GROUND TRUTH ESTIMATION OF SPOKEN ENGLISH FLUENCY SCORE
In this paper, we propose ground truth estimation of spo-ken English fluency scores using decorrelation penalized low-rank matrix factorization. Automatic spoken English fluencyscoring is a general classification problem. The model param-eters are trained to map input fluency features to correspond-ing ground truth scores, and then used to predict a score for aninput utterance. Therefore, in order to estimate the model pa-rameters to predict scores reliably, correct ground truth scoresmust be provided as target outputs. However, it is not simpleto determine correct ground truth scores from human raters’scores, as these include subjective biases. Therefore, groundtruth scores are usually estimated from human raters’ scores,and two of the most common methods are averaging and vot-ing.Although these methods are used successfully, ques-tions remain about whether the methods effectively estimateground truth scores by considering human raters’ subjectivebiases and performance metric. Therefore, to address theseissues, we propose an approach based on low-rank matrix fac-torization penalized by decorrelation. The proposed methoddecomposes human raters’ scores to biases andlatentscoresmaximizing Pearson’s correlation. The effectiveness of theproposed approach was evaluated using human ratings of theKorean-Spoken English Corpus.https://speakinenglish.in/
Recently, Computer Aided Language Learning (CALL) hasreceived considerable attention as a method for improving theEnglish speaking skills of non-native students. In order forCALL systems to provide useful tutoring feedback, an auto-mated scoring system is required for evaluating pronunciationquality, fluency, and specific mistakes made by non-nativestudents.In general, the fluency scoring system is composed of au-tomatic speech recognition, fluency feature extraction, anda scoring model. In fluency feature extraction, features as-sumed to be highly correlated to spoken English fluency arecomputed [1, 2, 3]. For example, long silence duration, num-ber of words per second, and phone duration are some of themost common fluency features [1, 4]. The scoring model is aclassifier in which the model parameters are trained to map in-put fluency features to corresponding ground truth scores, andthen used to predict a score for an input utterance. The mostcommon algorithms for scoring models are linear regression, support vector machine (SVM) , or Gaussian process.Score modelling is a general supervised learning problem.Therefore, in order for the model to be trained reliably, correctground truth scores must be provided as target outputs. How-ever, it is not simple to obtain correct ground truth scores fromhuman raters’ scores as these include variability due to humanraters’ subjective biases. For example, each human expertmight assign different scores to the same utterances. Con-sequently, ground truth scores are estimated by neutralizinghuman raters’ subjective biases. The most common methodis averaging, which estimates ground truth scores by averag-ing the biased scores [6, 7, 8, 9]; Another is voting, which isbased on majority opinions .Although averaging and voting are successfully usedin practice, questions remain about whether they producereliable ground truth scores by considering human raters’biases and scoring model metric such as Pearson’s correla-tion. Therefore, we propose an estimation approach based ondecorrelation penalized low-rank matrix factorization to takeaccount of both human raters’ subjective bias and Pearson’scorrelation.
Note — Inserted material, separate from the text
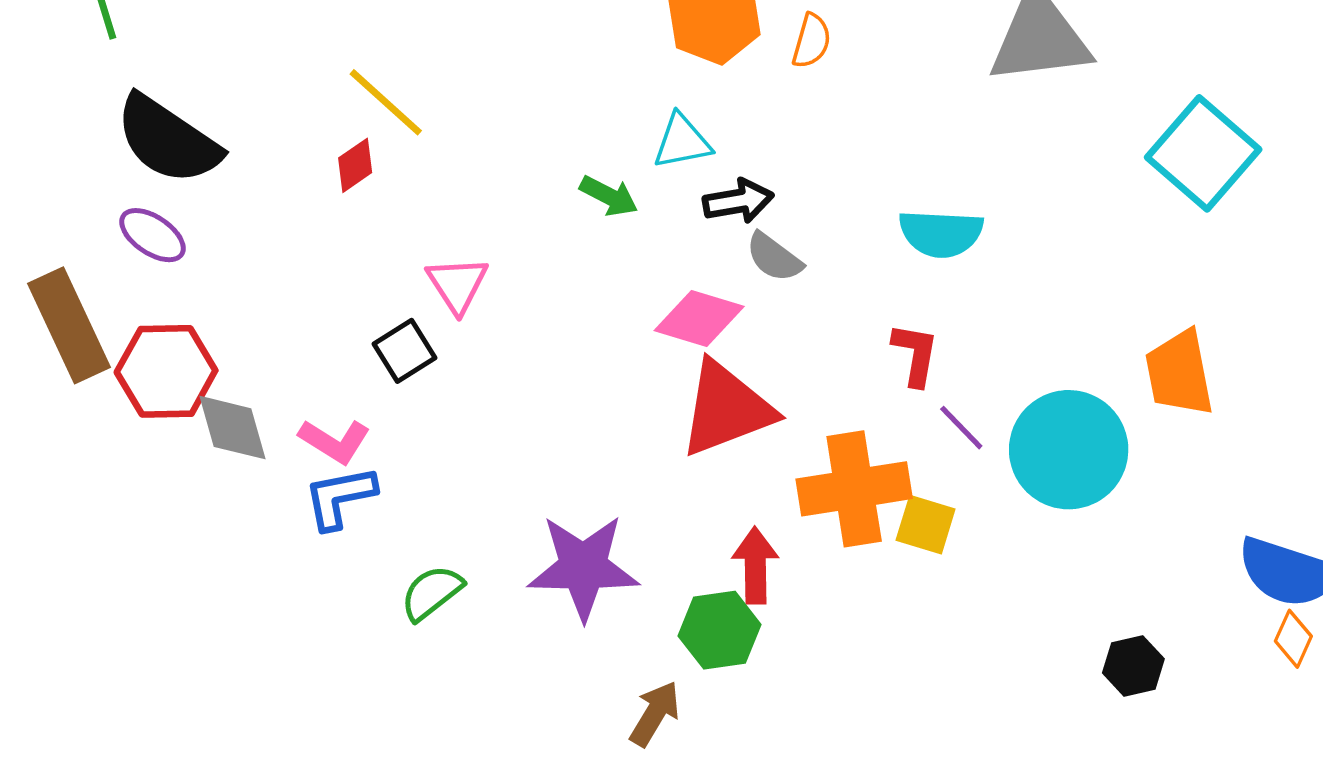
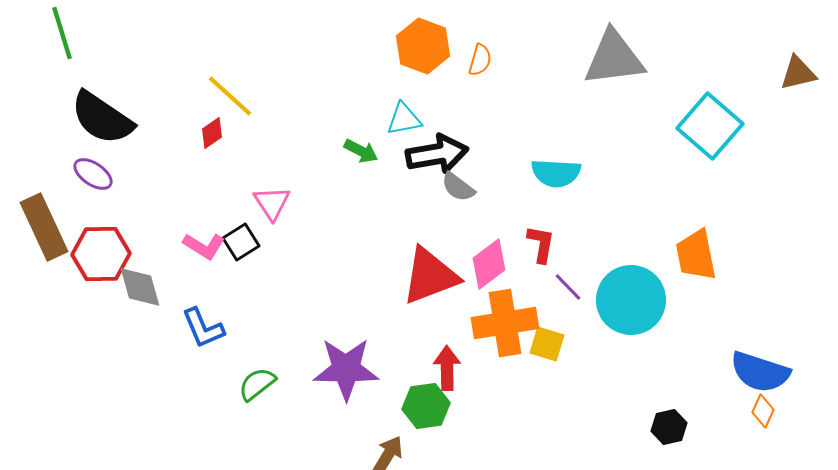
black arrow: (738, 201) -> (437, 154), size x1.5
pink diamond: (699, 319) -> (489, 264), moved, turned -54
pink L-shape: (335, 441) -> (204, 246), moved
blue L-shape: (340, 497) -> (203, 328), turned -102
In spoken English fluency scoring modelling, the ground truthestimation problem is sometimes overlooked because a scor-ing rubrics are designed and human raters are trained to main-tain high correlation among their scores. Nevertheless, thereexists disagreement among raters’ scores and a single scoremust be determined for an each input feature to train the com-putational scoring model such as DNN.